A l'entrée de la Bonne Bière. pic.twitter.com/jZSgmCq7BJ— Nicolas Beunaiche (@NBeunaiche) December 4, 2015
Restaurant Le Petit Cambodge, where 15 people were killed, posted on Facebook: “Not to reopen would give in and concede a victory which will never be gained."
Meanwhile Dominique Revert, co-manager of the Bataclan theatre, where 89 people were killed, said the popular music hall would open its doors again despite the devastating terror attack because “surrendering was not an option”.
“Le Bataclan will not be defined solely by this tragedy,” he said in an interview with Billboard.
“It will reopen, no question about it. Hearts will be heavy for a few months, a few years. But we will reopen.”
On Friday, European Union interior ministers met in Brussels seeking to clinch a deal on sharing airline passenger information, which France says is a vital security tool for tracking extremists.
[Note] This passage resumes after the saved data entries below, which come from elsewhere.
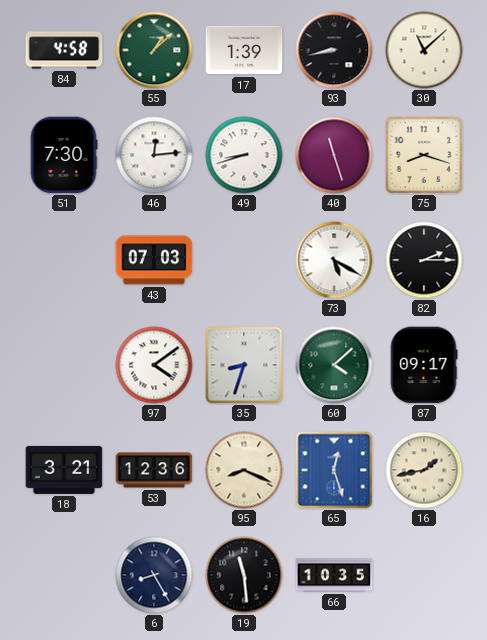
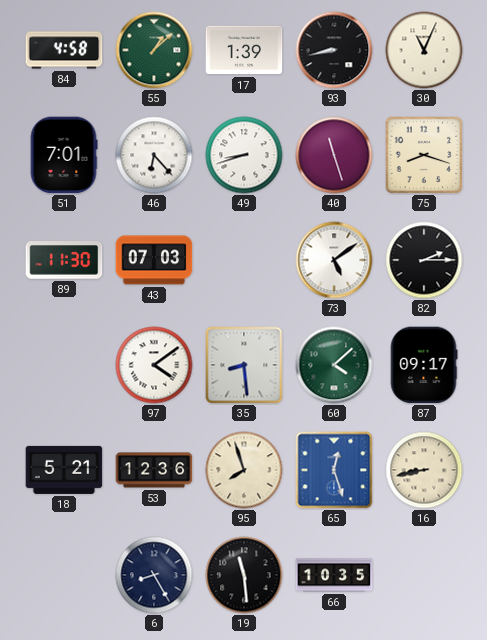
30: 11:08 -> 11:04
51: 7:30 -> 7:01
46: 12:14 -> 6:23
89: none -> 11:30
73: 5:20 -> 5:09
35: 8:33 -> 8:29
18: 3:21 -> 5:21
95: 8:19 -> 7:57
16: 1:43 -> 8:43
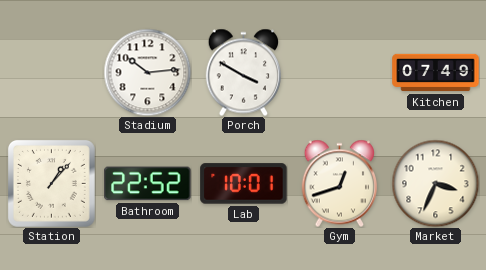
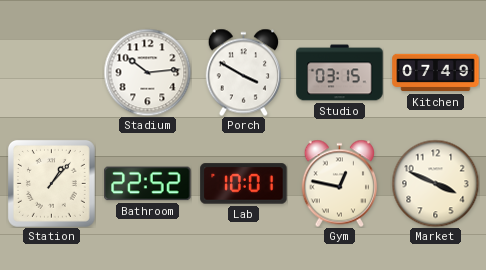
Studio: none -> 03:15
Gym: 12:42 -> 12:47
Market: 3:34 -> 3:49
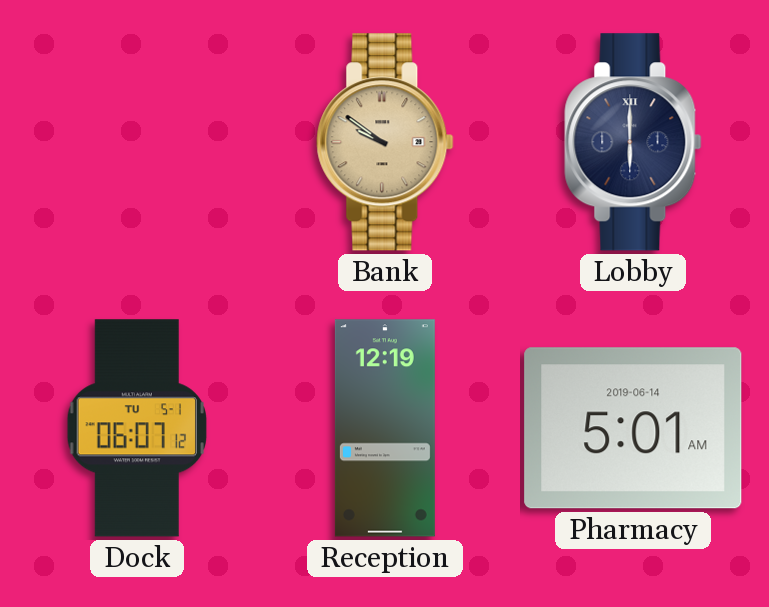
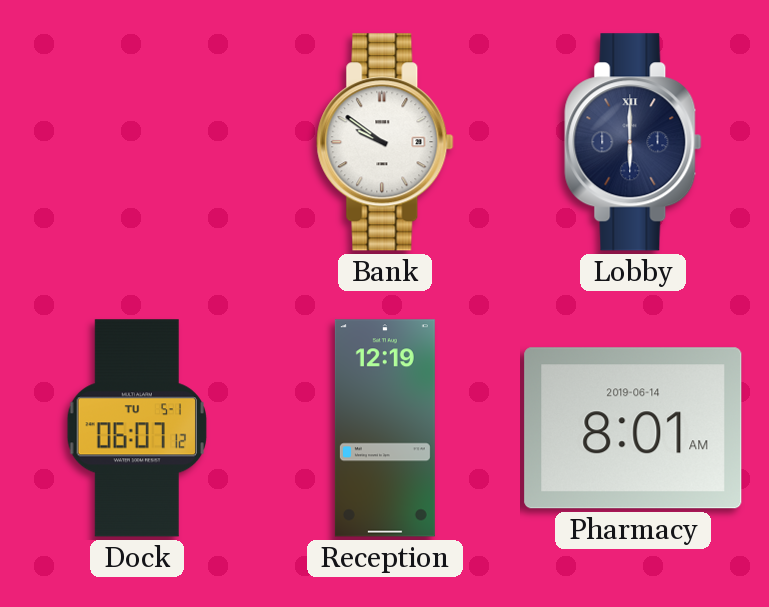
Bank dial: champagne -> white
Pharmacy: 5:01 -> 8:01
Arriving to chair the meeting, Luxembourg deputy Prime Minister Etienne Schneider said: "If we don't get agreement today, it will be extremely difficult to get any agreement at all."
The deal would give EU law-enforcement agencies access to information gathered by airlines like names, travel dates, itinerary, credit card and contact details.
Experts have narrowed down differences between security concerns and privacy rights but could not agree on whether to store the traveller information for six months, or nine months as France demands.
French interior minister Bernard Cazeneuve described the system as "indispensable in the fight against terrorism".